TASK DIRECTIONS —
Below, find each line holding "type" and state how many there are, using the number alone.

(Bounding box prediction data)
::::::::::

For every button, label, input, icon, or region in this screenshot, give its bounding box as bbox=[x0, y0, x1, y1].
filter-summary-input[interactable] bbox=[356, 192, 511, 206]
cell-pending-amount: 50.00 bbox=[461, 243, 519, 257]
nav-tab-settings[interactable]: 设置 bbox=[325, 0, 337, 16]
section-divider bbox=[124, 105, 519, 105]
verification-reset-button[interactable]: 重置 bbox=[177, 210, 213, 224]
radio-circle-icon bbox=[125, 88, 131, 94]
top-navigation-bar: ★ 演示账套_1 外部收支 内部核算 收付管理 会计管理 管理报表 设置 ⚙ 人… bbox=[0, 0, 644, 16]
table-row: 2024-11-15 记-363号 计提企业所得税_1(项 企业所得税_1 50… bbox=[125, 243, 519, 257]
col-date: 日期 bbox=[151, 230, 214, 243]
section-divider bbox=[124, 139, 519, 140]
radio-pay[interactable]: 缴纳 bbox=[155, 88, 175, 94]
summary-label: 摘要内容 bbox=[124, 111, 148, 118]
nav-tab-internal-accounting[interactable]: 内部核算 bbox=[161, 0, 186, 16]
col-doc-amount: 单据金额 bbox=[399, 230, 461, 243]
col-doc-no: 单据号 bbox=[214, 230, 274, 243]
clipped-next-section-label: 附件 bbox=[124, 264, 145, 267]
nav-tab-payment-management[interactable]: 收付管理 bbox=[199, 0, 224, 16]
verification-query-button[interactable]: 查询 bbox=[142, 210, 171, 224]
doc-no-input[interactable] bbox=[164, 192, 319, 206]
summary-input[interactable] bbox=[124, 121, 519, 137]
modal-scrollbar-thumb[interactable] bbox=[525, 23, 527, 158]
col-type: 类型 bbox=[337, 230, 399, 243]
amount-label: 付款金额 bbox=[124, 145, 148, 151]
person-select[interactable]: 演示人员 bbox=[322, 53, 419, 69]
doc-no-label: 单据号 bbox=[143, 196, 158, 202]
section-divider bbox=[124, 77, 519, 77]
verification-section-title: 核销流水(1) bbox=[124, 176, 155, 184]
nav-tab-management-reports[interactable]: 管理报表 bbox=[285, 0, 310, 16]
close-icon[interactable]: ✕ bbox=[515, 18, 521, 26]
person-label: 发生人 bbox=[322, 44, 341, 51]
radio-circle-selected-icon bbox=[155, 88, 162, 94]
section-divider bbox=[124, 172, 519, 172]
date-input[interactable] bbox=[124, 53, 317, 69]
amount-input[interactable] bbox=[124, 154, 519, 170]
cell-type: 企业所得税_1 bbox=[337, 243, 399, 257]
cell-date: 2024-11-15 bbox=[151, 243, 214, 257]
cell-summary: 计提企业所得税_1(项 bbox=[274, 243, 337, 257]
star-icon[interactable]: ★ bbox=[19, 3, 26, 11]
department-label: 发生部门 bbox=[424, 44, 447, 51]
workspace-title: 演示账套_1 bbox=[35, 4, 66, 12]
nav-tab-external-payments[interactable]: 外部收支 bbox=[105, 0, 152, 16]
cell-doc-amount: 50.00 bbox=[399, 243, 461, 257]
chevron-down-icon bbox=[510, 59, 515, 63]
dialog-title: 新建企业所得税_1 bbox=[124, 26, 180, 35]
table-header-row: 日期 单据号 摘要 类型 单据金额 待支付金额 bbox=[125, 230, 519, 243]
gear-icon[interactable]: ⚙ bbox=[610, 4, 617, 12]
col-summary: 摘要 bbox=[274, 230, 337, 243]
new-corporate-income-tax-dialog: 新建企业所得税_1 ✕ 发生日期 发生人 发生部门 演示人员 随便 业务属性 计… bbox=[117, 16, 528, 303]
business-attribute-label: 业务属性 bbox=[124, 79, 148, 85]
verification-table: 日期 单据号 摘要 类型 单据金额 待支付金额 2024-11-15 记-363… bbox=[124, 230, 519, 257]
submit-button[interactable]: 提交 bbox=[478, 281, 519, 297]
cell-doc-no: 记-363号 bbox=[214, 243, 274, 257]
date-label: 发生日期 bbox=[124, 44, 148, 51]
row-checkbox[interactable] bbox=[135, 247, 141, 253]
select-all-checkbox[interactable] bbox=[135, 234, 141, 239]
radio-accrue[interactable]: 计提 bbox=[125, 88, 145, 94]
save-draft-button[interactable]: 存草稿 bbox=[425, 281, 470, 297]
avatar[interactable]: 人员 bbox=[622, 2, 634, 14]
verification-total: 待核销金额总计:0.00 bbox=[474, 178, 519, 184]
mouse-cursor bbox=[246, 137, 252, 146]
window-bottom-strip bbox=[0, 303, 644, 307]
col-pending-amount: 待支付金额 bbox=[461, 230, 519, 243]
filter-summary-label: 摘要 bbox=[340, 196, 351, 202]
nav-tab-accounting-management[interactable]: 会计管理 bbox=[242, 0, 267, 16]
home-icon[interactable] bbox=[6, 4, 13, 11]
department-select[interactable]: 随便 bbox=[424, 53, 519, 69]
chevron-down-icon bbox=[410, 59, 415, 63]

::::::::::

SOLUTION FOR THIS EXERCISE —
2